🚀 SmartSearch
Fault-Aware Async Ingestion + Semantic Retrieval Backend
A production-style backend that ingests documents asynchronously, generates embeddings, and serves semantic search and RAG — with explicit guarantees for idempotency, crash recovery, and job lifecycle correctness.
This is not just another RAG demo.
It is a correctness-first ingestion and retrieval system designed to answer:
- What if the worker crashes mid-processing?
- What if Kafka replays messages?
- What if the database goes down?
- What if duplicate requests arrive?
This system is built to handle those scenarios deterministically.

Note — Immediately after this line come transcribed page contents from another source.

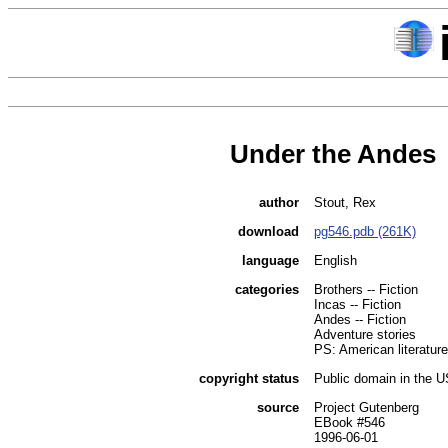
Under the Andes
author
Stout, Rex
download
pg546.pdb (261K)
language
English
categories
Brothers -- Fiction
Incas -- Fiction
Andes -- Fiction
Adventure stories
PS: American literature
copyright status
Public domain in the 
source
Project Gutenberg
EBook #546
1996-06-01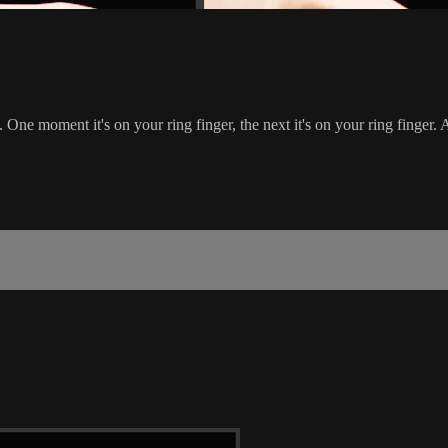
One moment it's on your ring finger, the next it's on your ring finger. A li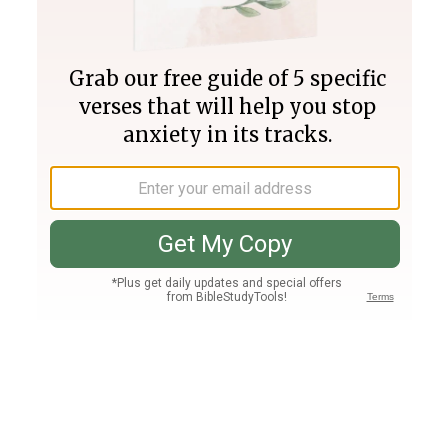
Join PLUS
Log In
PLUS
Bible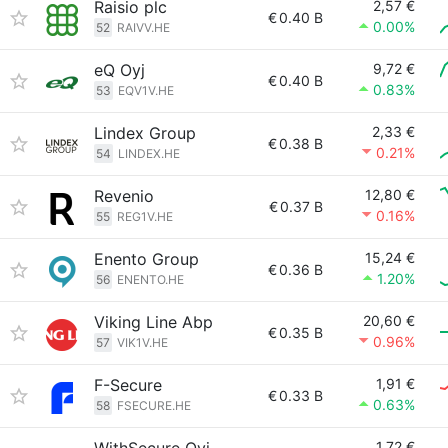
Raisio plc
2,57 €
€
0.40 B
0.00%
52
RAIVV.HE
eQ Oyj
9,72 €
€
0.40 B
0.83%
53
EQV1V.HE
Lindex Group
2,33 €
€
0.38 B
0.21%
54
LINDEX.HE
Revenio
12,80 €
€
0.37 B
0.16%
55
REG1V.HE
Enento Group
15,24 €
€
0.36 B
1.20%
56
ENENTO.HE
Viking Line Abp
20,60 €
€
0.35 B
0.96%
57
VIK1V.HE
F-Secure
1,91 €
€
0.33 B
0.63%
58
FSECURE.HE
1,72 €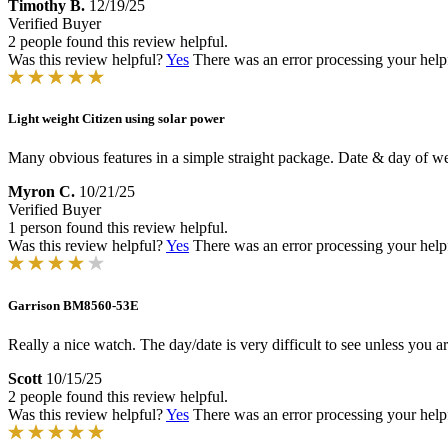
Timothy B.
12/19/25
Verified Buyer
2 people found this review helpful.
Was this review helpful?
Yes
There was an error processing your helpfu
Light weight Citizen using solar power
Many obvious features in a simple straight package. Date & day of wee
Myron C.
10/21/25
Verified Buyer
1 person found this review helpful.
Was this review helpful?
Yes
There was an error processing your helpfu
Garrison BM8560-53E
Really a nice watch. The day/date is very difficult to see unless you ar
Scott
10/15/25
2 people found this review helpful.
Was this review helpful?
Yes
There was an error processing your helpfu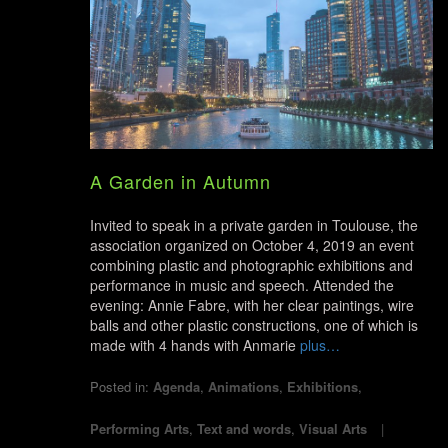
A Garden in Autumn
Invited to speak in a private garden in Toulouse, the
association organized on October 4, 2019 an event
combining plastic and photographic exhibitions and
performance in music and speech.
Attended the
evening: Annie Fabre, with her clear paintings, wire
balls and other plastic constructions, one of which is
made with 4 hands with Anmarie
plus…
Posted in:
Agenda
,
Animations
,
Exhibitions
,
Performing Arts
,
Text and words
,
Visual Arts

- Correctness over convenience
- Explicit state over hidden progress
- Failure-aware design
- Deterministic recovery
End-to-end architecture: API → Kafka → Async Workers → pgvector → Vector Search
Components
- API Service
- Accepts ingestion requests
- Produces messages to Kafka
- Exposes search + RAG endpoints
- Kafka
- Decouples ingestion from processing
- Enables retry and replay
- Worker
- Consumes messages
- Generates embeddings
- Writes to Postgres
- Postgres + pgvector
- Stores embeddings
- Enables similarity search
🟢 Stage 0 — Synchronous ingestion (baseline) API directly:
- generates embeddings
- stores in DB
❌ Problems:
- slow
- no retry
- no failure recovery
🟡 Stage 1 — Asynchronous ingestion
- API produces message to Kafka
- Worker processes asynchronously
✔️ Benefits:
- decoupling
- retry support
- resilience
🟠 Stage 2 — Job lifecycle state machine
Each request has explicit states: PENDING -> PROCESSING -> READY | FAILED
✔️ Guarantees:
- no hidden progress
- observable system state
- debuggable failures
🔵 Stage 3 — Idempotent ingestion
- Duplicate messages (Kafka replay / retries) are safe
- Enforced via:
- unique constraints (e.g., docId + chunkId)
- deterministic writes
✔️ Guarantees:
- no duplicate embeddings
- safe reprocessing
🔴 Stage 4 — Failure handling + retries
- Worker retries failed jobs (bounded attempts)
- After retry exhaustion:
- job marked FAILED
- message sent to DLQ
✔️ Guarantees:
- no infinite retry loops
- bad data is isolated
🟣 Stage 5 — Observability
System exposes:
- /api/system/pressure
- pending jobs
- processing jobs
- failed jobs
- ready jobs
- logs:
- job transitions
- end-to-end latency
✔️ Guarantees:
- system is observable
- failures are visible
Correctness
- At-least-once ingestion (via Kafka)
- Idempotent processing (no duplicate chunks)
- Deterministic job lifecycle
Failure Safety
- Worker crash does not corrupt state
- Partial processing is recoverable
- Retries are safe
Data Integrity
- No duplicate embeddings
- No partial chunk visibility
- Consistent DB state after recovery
-
Lifecycle invariant: requestId transitions monotonically: PENDING → PROCESSING → READY | FAILED (no backward transitions)
-
Idempotency invariant: Reprocessing the same request does not change final DB state.
-
Visibility invariant: A document is searchable iff state == READY.
-
Failure isolation invariant: A FAILED job does not corrupt other documents.
-
Recovery invariant: After crash/restart, system state = last committed DB state + replay-safe Kafka processing.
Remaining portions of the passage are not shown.